■ Work instruction ■
Skip pictures in the listing below; copy exactly the lines from the one with "在数字化转型浪潮下，星界云手机通过GPU虚拟化技术" through the one with "Drei Bereiche, ein", inclusive.

■ Stored data ■
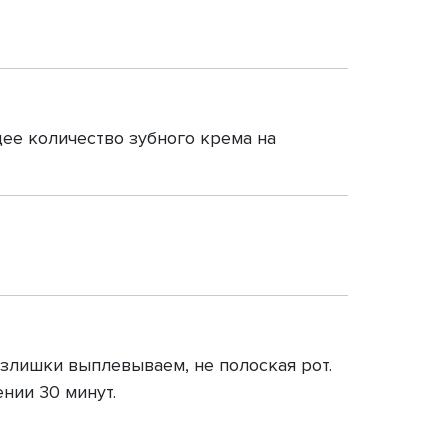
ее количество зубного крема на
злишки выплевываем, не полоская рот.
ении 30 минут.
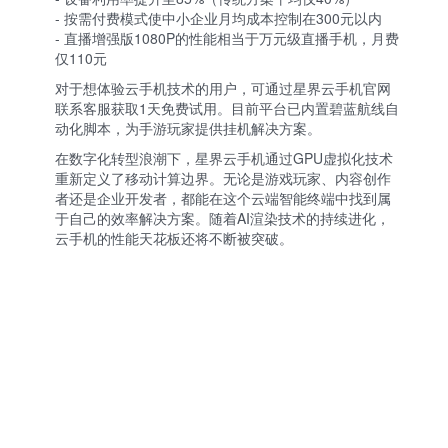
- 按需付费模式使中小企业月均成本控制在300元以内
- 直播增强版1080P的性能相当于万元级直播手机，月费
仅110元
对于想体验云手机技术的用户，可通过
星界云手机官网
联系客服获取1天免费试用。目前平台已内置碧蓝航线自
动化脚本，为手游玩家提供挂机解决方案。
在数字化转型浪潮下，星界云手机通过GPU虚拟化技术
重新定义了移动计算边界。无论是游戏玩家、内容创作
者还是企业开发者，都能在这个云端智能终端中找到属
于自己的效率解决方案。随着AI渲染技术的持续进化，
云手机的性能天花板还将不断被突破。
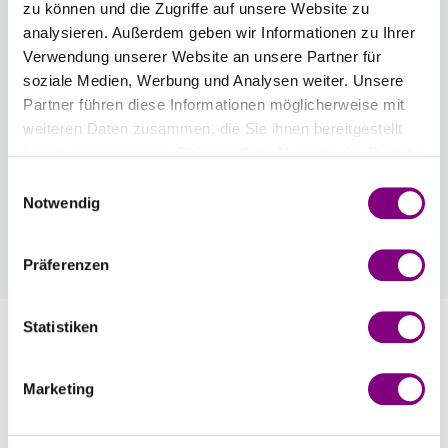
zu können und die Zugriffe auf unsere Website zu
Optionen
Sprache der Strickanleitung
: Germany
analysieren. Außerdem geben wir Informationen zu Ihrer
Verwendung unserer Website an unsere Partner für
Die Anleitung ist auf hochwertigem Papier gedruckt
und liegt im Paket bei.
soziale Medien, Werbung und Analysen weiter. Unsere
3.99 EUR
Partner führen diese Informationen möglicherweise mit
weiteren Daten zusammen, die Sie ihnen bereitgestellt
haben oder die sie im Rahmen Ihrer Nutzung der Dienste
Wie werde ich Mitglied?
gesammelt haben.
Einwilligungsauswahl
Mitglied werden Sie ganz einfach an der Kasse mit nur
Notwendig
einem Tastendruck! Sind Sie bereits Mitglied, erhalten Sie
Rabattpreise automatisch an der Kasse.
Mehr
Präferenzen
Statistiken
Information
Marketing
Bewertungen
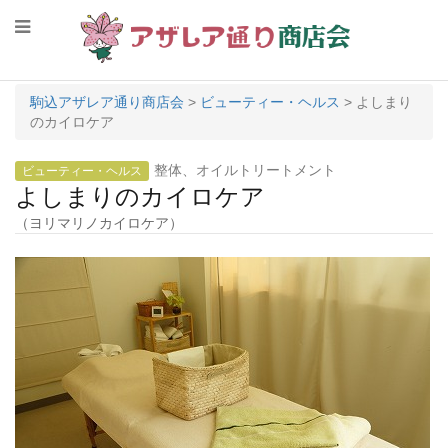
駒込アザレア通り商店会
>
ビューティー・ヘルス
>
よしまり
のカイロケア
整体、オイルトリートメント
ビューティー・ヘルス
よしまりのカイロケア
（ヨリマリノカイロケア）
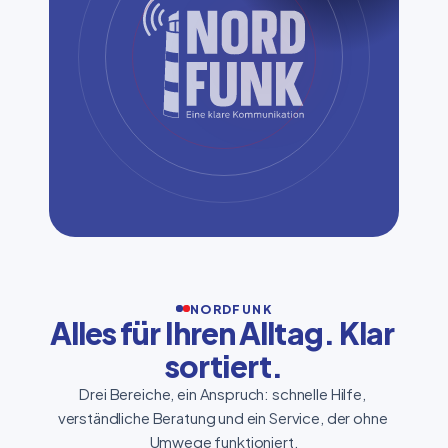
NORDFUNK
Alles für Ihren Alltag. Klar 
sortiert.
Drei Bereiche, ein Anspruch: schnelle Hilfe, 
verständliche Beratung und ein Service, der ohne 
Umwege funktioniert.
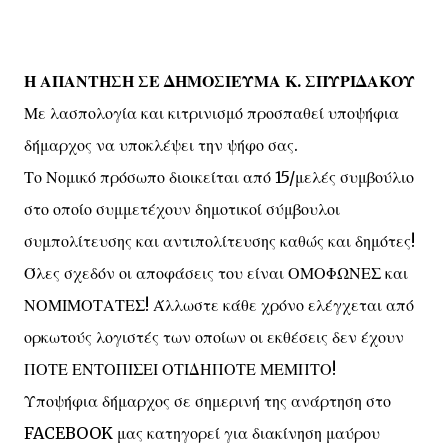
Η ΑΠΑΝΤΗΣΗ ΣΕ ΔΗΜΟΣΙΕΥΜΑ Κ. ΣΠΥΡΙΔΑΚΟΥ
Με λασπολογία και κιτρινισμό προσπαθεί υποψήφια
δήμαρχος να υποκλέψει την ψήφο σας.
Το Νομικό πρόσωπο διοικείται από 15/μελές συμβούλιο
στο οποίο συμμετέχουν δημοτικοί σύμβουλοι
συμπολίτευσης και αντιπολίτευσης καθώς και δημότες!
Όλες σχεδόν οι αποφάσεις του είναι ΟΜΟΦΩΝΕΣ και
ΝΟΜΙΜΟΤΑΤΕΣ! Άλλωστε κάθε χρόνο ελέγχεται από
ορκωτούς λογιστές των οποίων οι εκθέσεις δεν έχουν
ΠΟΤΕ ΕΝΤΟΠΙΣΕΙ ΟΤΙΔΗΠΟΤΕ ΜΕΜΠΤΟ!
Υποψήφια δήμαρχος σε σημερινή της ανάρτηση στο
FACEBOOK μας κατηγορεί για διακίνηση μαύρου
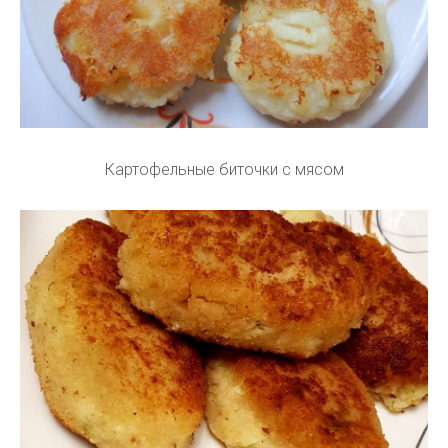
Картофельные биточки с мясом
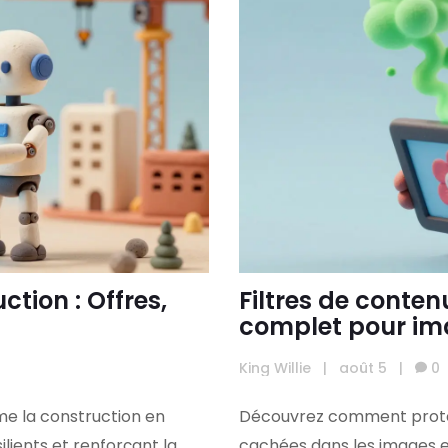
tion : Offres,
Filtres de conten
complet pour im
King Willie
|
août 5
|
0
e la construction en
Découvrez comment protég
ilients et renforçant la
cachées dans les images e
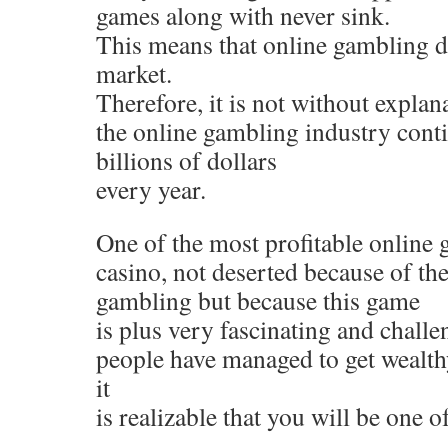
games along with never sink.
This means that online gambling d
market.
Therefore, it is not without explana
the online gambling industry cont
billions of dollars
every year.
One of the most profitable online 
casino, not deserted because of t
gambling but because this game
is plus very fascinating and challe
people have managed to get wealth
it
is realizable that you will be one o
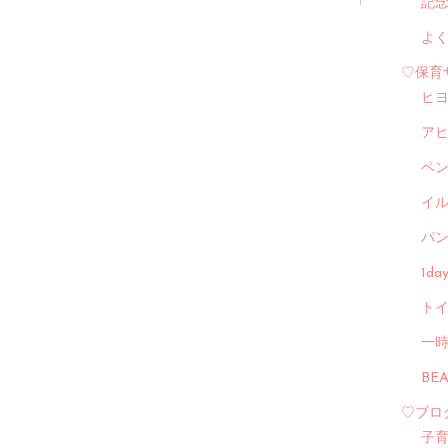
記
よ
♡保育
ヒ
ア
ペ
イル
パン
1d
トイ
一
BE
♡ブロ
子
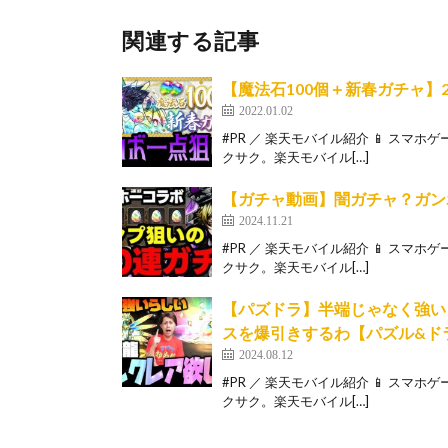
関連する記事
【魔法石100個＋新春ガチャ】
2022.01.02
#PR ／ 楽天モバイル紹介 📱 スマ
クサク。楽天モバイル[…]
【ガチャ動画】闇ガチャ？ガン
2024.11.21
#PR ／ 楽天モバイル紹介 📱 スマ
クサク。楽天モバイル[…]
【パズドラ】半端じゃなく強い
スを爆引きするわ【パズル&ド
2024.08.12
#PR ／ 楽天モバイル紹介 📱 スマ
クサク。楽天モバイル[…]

■ Answer ■
在数字化转型浪潮下，星界云手机通过GPU虚拟化技术
重新定义了移动计算边界。无论是游戏玩家、内容创作
者还是企业开发者，都能在这个云端智能终端中找到属
于自己的效率解决方案。随着AI渲染技术的持续进化，
云手机的性能天花板还将不断被突破。
zu können und die Zugriffe auf unsere Website zu
Optionen
Sprache der Strickanleitung
: Germany
analysieren. Außerdem geben wir Informationen zu Ihrer
Verwendung unserer Website an unsere Partner für
Die Anleitung ist auf hochwertigem Papier gedruckt
und liegt im Paket bei.
soziale Medien, Werbung und Analysen weiter. Unsere
3.99 EUR
Partner führen diese Informationen möglicherweise mit
weiteren Daten zusammen, die Sie ihnen bereitgestellt
haben oder die sie im Rahmen Ihrer Nutzung der Dienste
Wie werde ich Mitglied?
gesammelt haben.
Einwilligungsauswahl
Mitglied werden Sie ganz einfach an der Kasse mit nur
Notwendig
einem Tastendruck! Sind Sie bereits Mitglied, erhalten Sie
Rabattpreise automatisch an der Kasse.
Mehr
Präferenzen
Statistiken
Information
Marketing
Bewertungen
駒込アザレア通り商店会
>
ビューティー・ヘルス
>
よしまり
のカイロケア
整体、オイルトリートメント
ビューティー・ヘルス
よしまりのカイロケア
（ヨリマリノカイロケア）
NORDFUNK
Alles für Ihren Alltag. Klar 
sortiert.
Drei Bereiche, ein Anspruch: schnelle Hilfe, 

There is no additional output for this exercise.